*** Records for the exercise
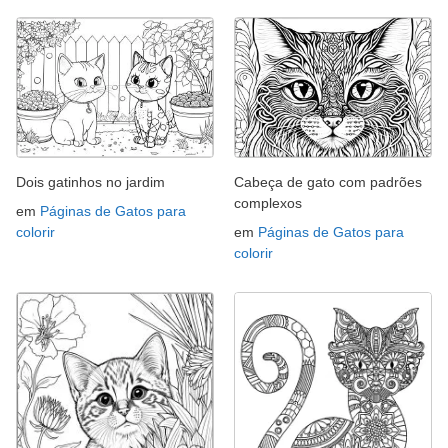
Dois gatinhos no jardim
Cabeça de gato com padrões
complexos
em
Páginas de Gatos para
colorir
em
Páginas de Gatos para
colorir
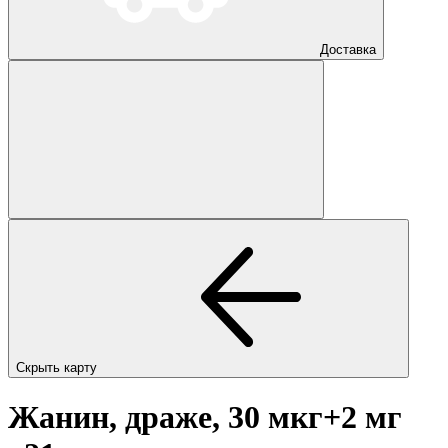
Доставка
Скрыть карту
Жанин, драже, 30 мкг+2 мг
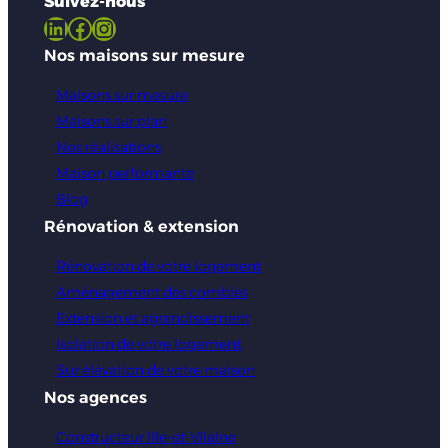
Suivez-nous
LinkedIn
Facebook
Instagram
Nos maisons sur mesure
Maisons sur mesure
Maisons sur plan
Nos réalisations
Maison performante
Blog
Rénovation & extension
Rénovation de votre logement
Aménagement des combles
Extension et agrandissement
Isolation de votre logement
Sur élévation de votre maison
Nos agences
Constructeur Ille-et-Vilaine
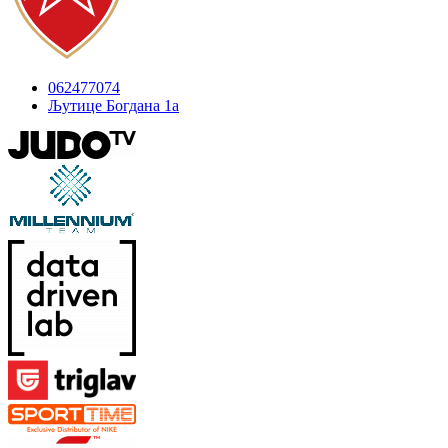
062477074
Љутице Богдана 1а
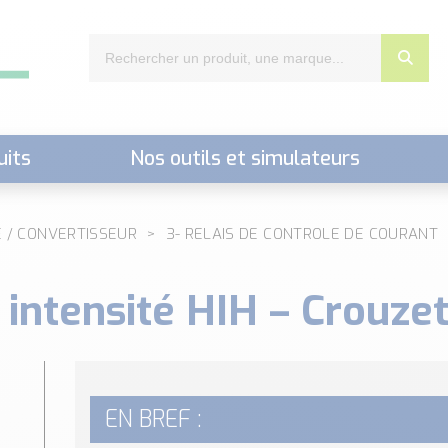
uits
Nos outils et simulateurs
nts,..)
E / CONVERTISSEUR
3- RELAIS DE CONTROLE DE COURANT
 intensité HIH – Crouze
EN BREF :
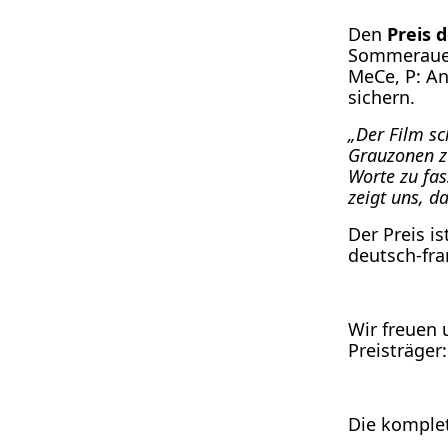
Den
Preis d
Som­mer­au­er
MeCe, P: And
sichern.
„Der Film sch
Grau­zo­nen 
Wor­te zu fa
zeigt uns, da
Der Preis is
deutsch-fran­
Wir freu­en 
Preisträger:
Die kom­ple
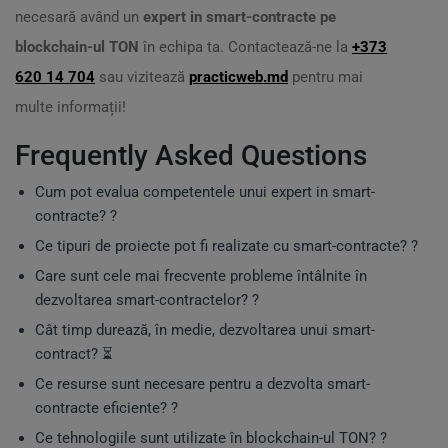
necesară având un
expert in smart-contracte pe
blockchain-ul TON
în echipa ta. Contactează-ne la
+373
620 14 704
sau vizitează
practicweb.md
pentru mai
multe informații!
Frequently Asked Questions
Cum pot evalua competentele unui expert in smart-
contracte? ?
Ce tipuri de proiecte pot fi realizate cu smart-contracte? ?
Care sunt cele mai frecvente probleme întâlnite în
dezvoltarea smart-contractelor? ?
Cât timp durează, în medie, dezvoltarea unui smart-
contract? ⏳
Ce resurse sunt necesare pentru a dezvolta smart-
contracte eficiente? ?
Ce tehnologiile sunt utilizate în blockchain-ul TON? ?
******
» Task directions
Write out every record exactly. Leave the pictures out.

» Task answer
Dois gatinhos no jardim
Cabeça de gato com padrões
complexos
em
Páginas de Gatos para
colorir
em
Páginas de Gatos para
colorir
Доставка
Скрыть карту
Жанин, драже, 30 мкг+2 мг
Suivez-nous
LinkedIn
Facebook
Instagram
Nos maisons sur mesure
Maisons sur mesure
Maisons sur plan
Nos réalisations
Maison performante
Blog
Rénovation & extension
Rénovation de votre logement
Aménagement des combles
Extension et agrandissement
Isolation de votre logement
Sur élévation de votre maison
Nos agences
Constructeur Ille-et-Vilaine
062477074
Љутице Богдана 1а
uits
Nos outils et simulateurs
nts,..)
E / CONVERTISSEUR
3- RELAIS DE CONTROLE DE COURANT
 intensité HIH – Crouze
EN BREF :
Den
Preis d
Som­mer­au­er
MeCe, P: And
sichern.
„Der Film sch
Grau­zo­nen 
Wor­te zu fa
zeigt uns, da
Der Preis is
deutsch-fran­
Wir freu­en 
Preisträger:
Die kom­ple
necesară având un
expert in smart-contracte pe
blockchain-ul TON
în echipa ta. Contactează-ne la
+373
620 14 704
sau vizitează
practicweb.md
pentru mai
multe informații!
Frequently Asked Questions
Cum pot evalua competentele unui expert in smart-
contracte? ?
Ce tipuri de proiecte pot fi realizate cu smart-contracte? ?
Care sunt cele mai frecvente probleme întâlnite în
dezvoltarea smart-contractelor? ?
Cât timp durează, în medie, dezvoltarea unui smart-
contract? ⏳
Ce resurse sunt necesare pentru a dezvolta smart-
contracte eficiente? ?
Ce tehnologiile sunt utilizate în blockchain-ul TON? ?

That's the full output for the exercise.